1 декабря 1943 года буксиры привели судно «Грипсхольм» к причалу Джерси-Сити. Коэна и других канадцев, находившихся на борту, сопроводили в автобусы и доставили на Центральный вокзал, где их встретили горцы, сопровождавшие их в поезде на север. Микки, однако, не разрешили сойти на берег. Агенты ФБР, ожидавшие ее, были заинтригованы ее восьмилетним отсутствием в Соединенных Штатах. Еще больше их заинтересовало, когда она рассказала, что тайно пронесла домой документ, содержащий сообщения от японских друзей и союзных интернированных[30]
. После дневного допроса, в ходе которого агенты узнали много интересного — хотя ничего особо инкриминирующего — Микки разрешили покинуть корабль. Она провела ночь в квартире Герберта Эсбери, где ее ждали Хелен и их мать Ханна, которой тогда было восемьдесят семь лет, но она все еще была в добром здравии. Плачущая Карола провела свою первую ночь в Соединенных Штатах, прячась за мебелью.Благодаря гонорарам, накопившимся после публикации сборника рассказов о Синмае «Сестры Сунг и мистер Пан», у Микки не было проблем с деньгами. Она сняла квартиру на Восточной 95-й улице, а Каролу отдала в детский сад. Когда Микки обратилась к Бенджамину Споку по поводу робости и роста дочери, педиатр и психиатр посоветовал ей не беспокоиться: по мере улучшения питания Карола будет развиваться нормально. Он посоветовал Микки баловать ее в пределах разумного.

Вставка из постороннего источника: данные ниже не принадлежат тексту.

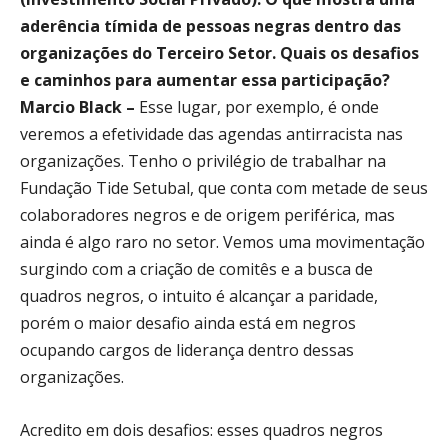
aderência tímida de pessoas negras dentro das
organizações do Terceiro Setor. Quais os desafios
e caminhos para aumentar essa participação?
Marcio Black –
Esse lugar, por exemplo, é onde
veremos a efetividade das agendas antirracista nas
organizações. Tenho o privilégio de trabalhar na
Fundação Tide Setubal, que conta com metade de seus
colaboradores negros e de origem periférica, mas
ainda é algo raro no setor. Vemos uma movimentação
surgindo com a criação de comitês e a busca de
quadros negros, o intuito é alcançar a paridade,
porém o maior desafio ainda está em negros
ocupando cargos de liderança dentro dessas
organizações.
Acredito em dois desafios: esses quadros negros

Микки вернулась домой и узнала, что она пользуется дурной славой. Первый американский издатель «Улисса» Джеймса Джойса (и будущий завсегдатай «What's My Line?») Беннетт Серф написал в Saturday Review неприятную заметку о «публичной Эмили Хан, которая, не довольствуясь тем, что держала на руках свою двухлетнюю полукитайскую малышку Каролу, носила в придачу длинную черную сигарету»[31]
. Находясь в гостях у своей сестры Роуз в Виннетке, Микки согласилась дать интервью местному репортеру. На следующий день ее фотография вместе с фотографией Каролы появилась в газете Chicago Sun под заголовком «Я была наложницей китайца!».